The future's passive for Asia distributors
Asian distributors will increasingly have two mutual fund lists with passive funds as their core portfolio building blocks, a research house has predicted.
This trend is set to be driven by the anticipated ban on retrocession or trail fees in Asia, as well as investors’ unwillingness to pay high fees for mediocre returns.
Shu Mei Chua, associate director at Cerulli Associates, said distributors in Asia typically have a single fund list comprising the majority of active funds as these generate more revenues than passive funds. But a small number of distributors, such as 8 Securities, have come into the market providing low-cost passive funds as their core portfolios.
Regulators in Hong Kong and Singapore have started calling for more transparency around sales and commissions, as exemplified in the new rules around Ilas, said Chua.
Though regulators have yet to discuss rules around fund sales commissions, Chua said the consensus in the industry is that regulations from the UK’s Retail Distribution Review (RDR) or Europe's Markets in Financial Instruments Directive (MiFID) will trickle down to Asia.
"These regulations, which give greater clarity on products, services, and fees, will revive the age-old debate of active versus passive investing as investors gain a clear understanding of what they are paying for," she said.
"The divergence between alpha and passive investments will lead to increasing demand for low-cost, passive investments, and distributors will respond with two fund lists - an evergreen, passive product shelf, and a satellite list of actively managed funds."

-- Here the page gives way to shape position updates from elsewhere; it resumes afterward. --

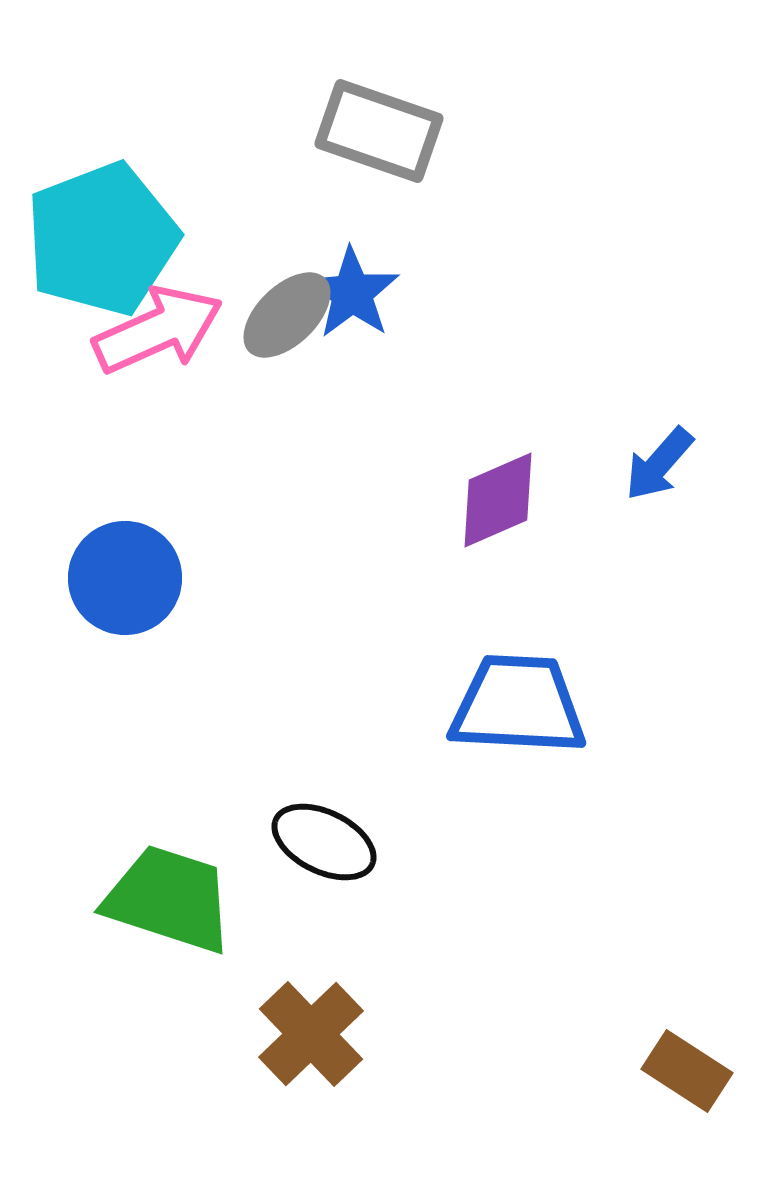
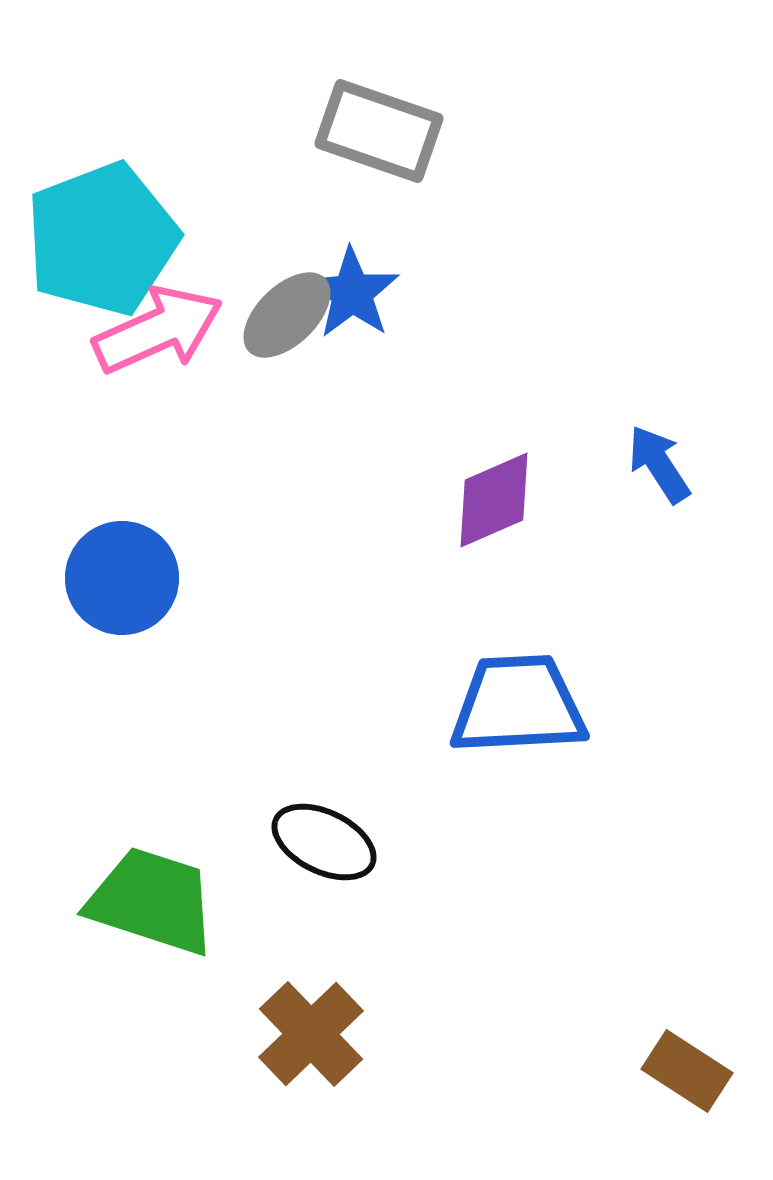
blue arrow: rotated 106 degrees clockwise
purple diamond: moved 4 px left
blue circle: moved 3 px left
blue trapezoid: rotated 6 degrees counterclockwise
green trapezoid: moved 17 px left, 2 px down
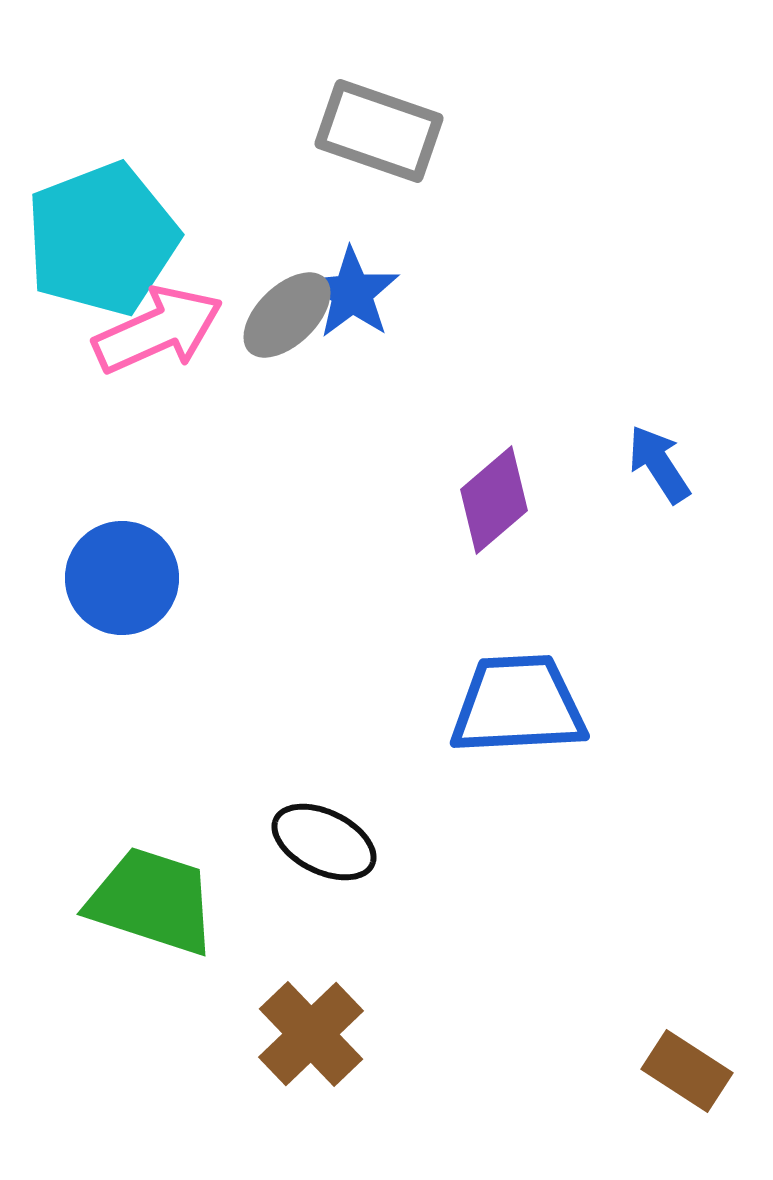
purple diamond: rotated 17 degrees counterclockwise
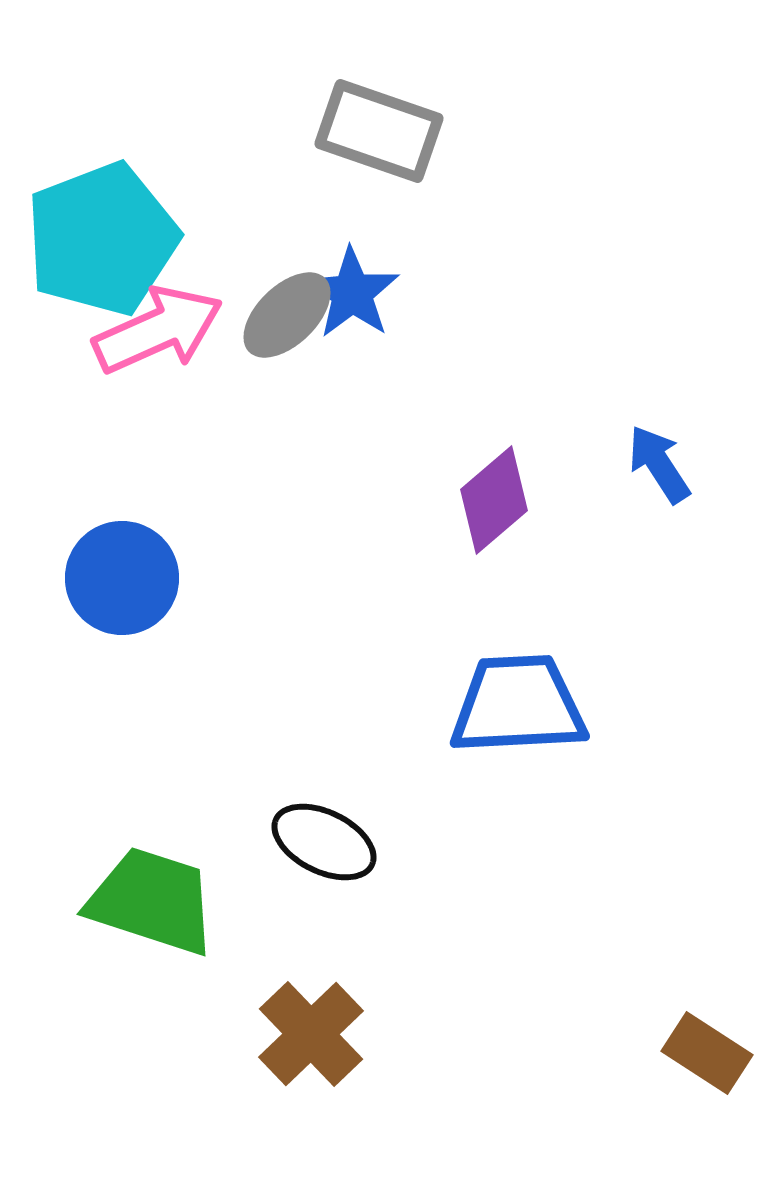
brown rectangle: moved 20 px right, 18 px up
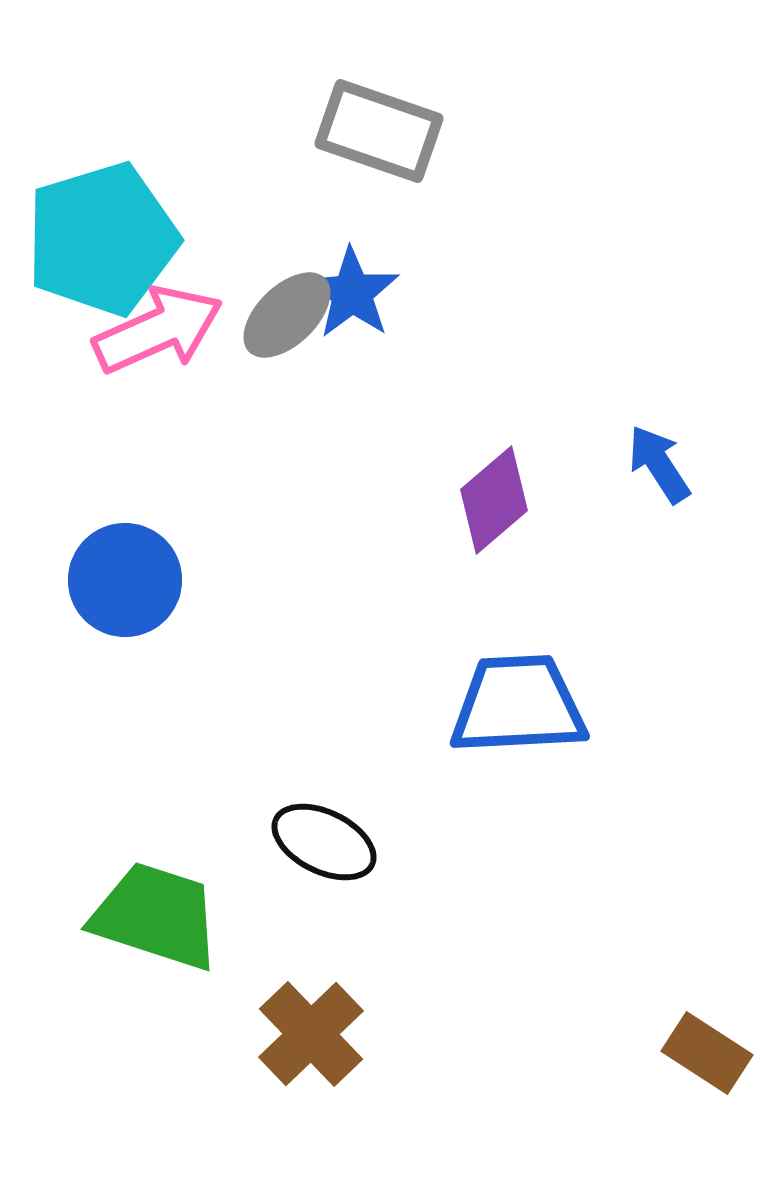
cyan pentagon: rotated 4 degrees clockwise
blue circle: moved 3 px right, 2 px down
green trapezoid: moved 4 px right, 15 px down
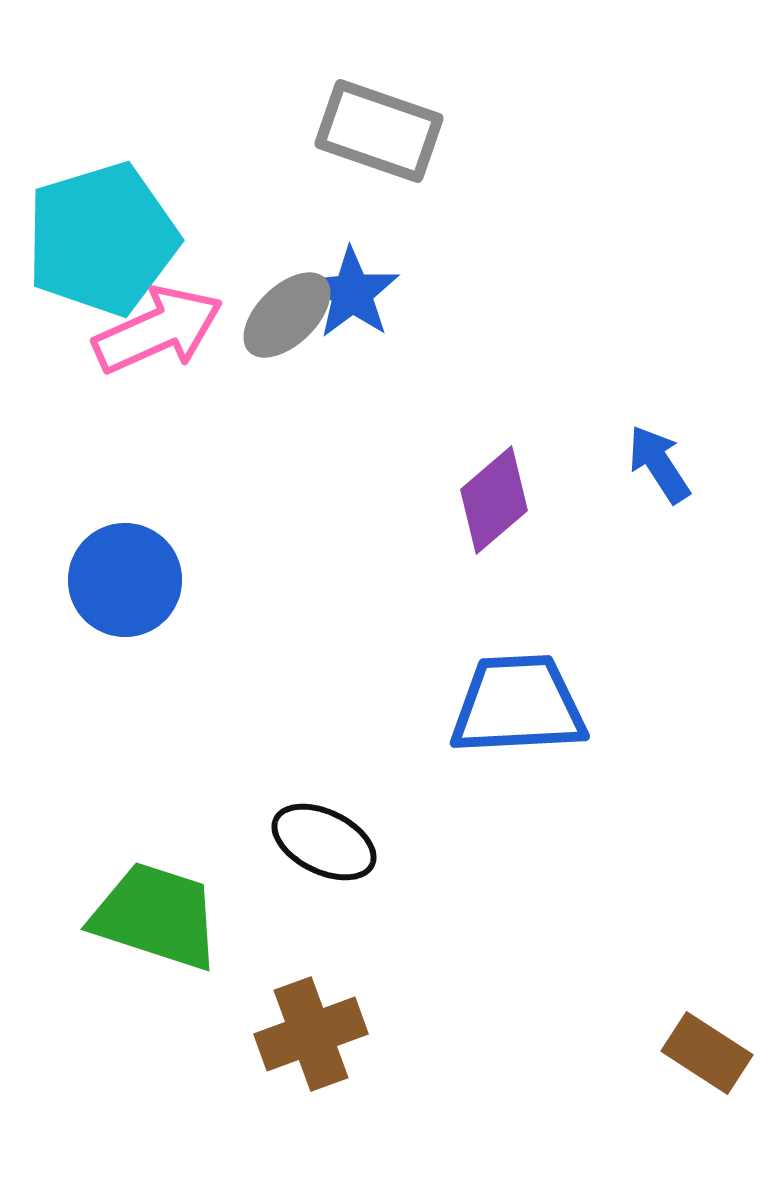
brown cross: rotated 24 degrees clockwise
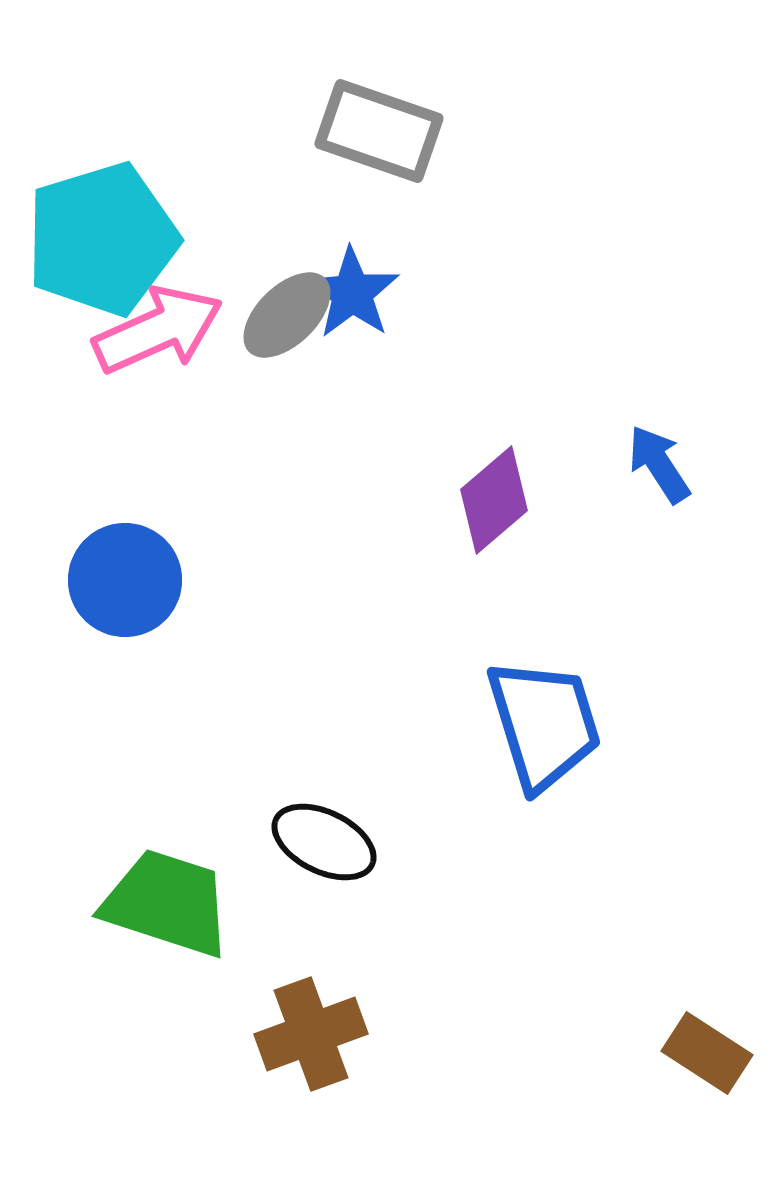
blue trapezoid: moved 26 px right, 19 px down; rotated 76 degrees clockwise
green trapezoid: moved 11 px right, 13 px up
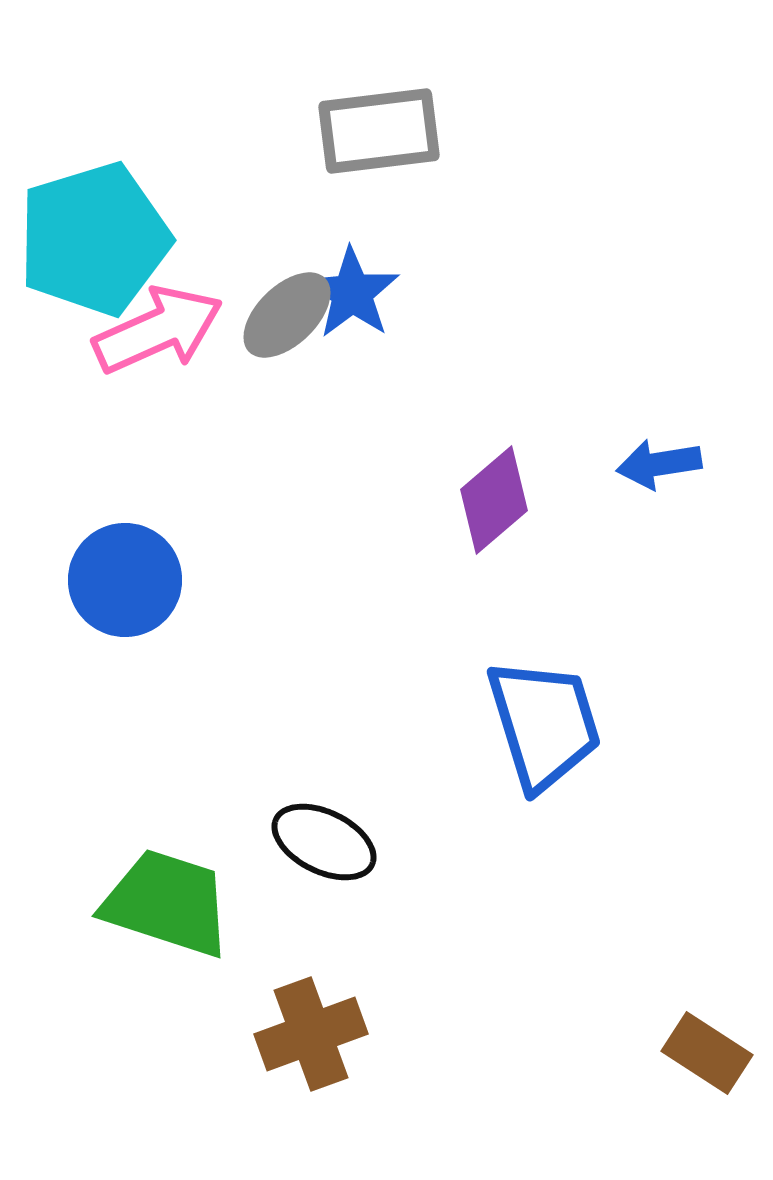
gray rectangle: rotated 26 degrees counterclockwise
cyan pentagon: moved 8 px left
blue arrow: rotated 66 degrees counterclockwise
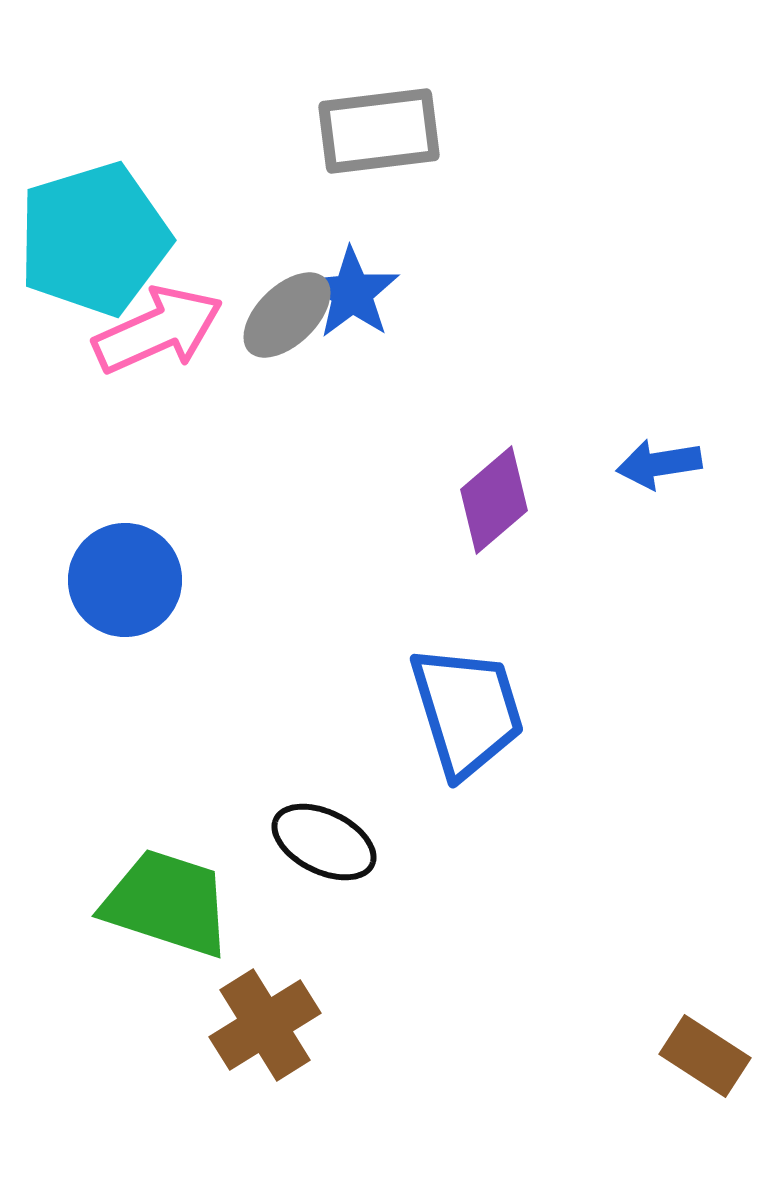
blue trapezoid: moved 77 px left, 13 px up
brown cross: moved 46 px left, 9 px up; rotated 12 degrees counterclockwise
brown rectangle: moved 2 px left, 3 px down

Cerulli made this forecast in its latest Asian Fund Selector 2015 report, which covered fund selection dynamics in the mutual fund markets of mainland China, Taiwan, Hong Kong, Korea and Singapore. It interviewed 28 fund selectors ranging from big banks to IFAs.
On fund selection criteria, Cerulli’s findings showed that fund performance has gone from the top priority in 2014 to third in importance this year, coming after investment process and experience/turnover of the investment team.
Global and regional banks again emerged as the most stringent fund selectors, giving greater emphasis on all fund selection criteria with the exception of fund performance and fund fees.
“Fund selectors at global/regional banks seemed to have an inkling that the various matrices and scorecards they use serve as guidelines rather than hard-and-fast rules. In particular, the quantitative aspect of fund selection, based on historical data, is retrospective in nature,” she said.
“At most distributors, it is the softer elements of qualitative assessments that look into the future by determining if the portfolio manager is capable of delivering fund outperformance going forward.”
On the question of what fund selectors value in marketing and servicing support from fund managers, Cerulli highlighted the fact that there is a disconnect between fund selectors and fund managers. The former valued three items the most: fast turnaround of requests, timely and relevant materials for public dissemination, and timely reporting for internal monitoring. Contrast this with what fund managers think fund selectors want: more training for sales staff, greater marketing and sponsorship support and face-to-face meetings with marketing/sales staff.
Chua said the complaints from fund selectors about timely delivery of information and materials from fund managers are not new, but the message hasn’t gone through to the fund managers. This was because asset managers perceived that fund selectors were seeking greater servicing support in terms of sales training and marketing sponsorship, but they were missing out on the fundamental requirement to help fund selectors perform their daily task of fund monitoring.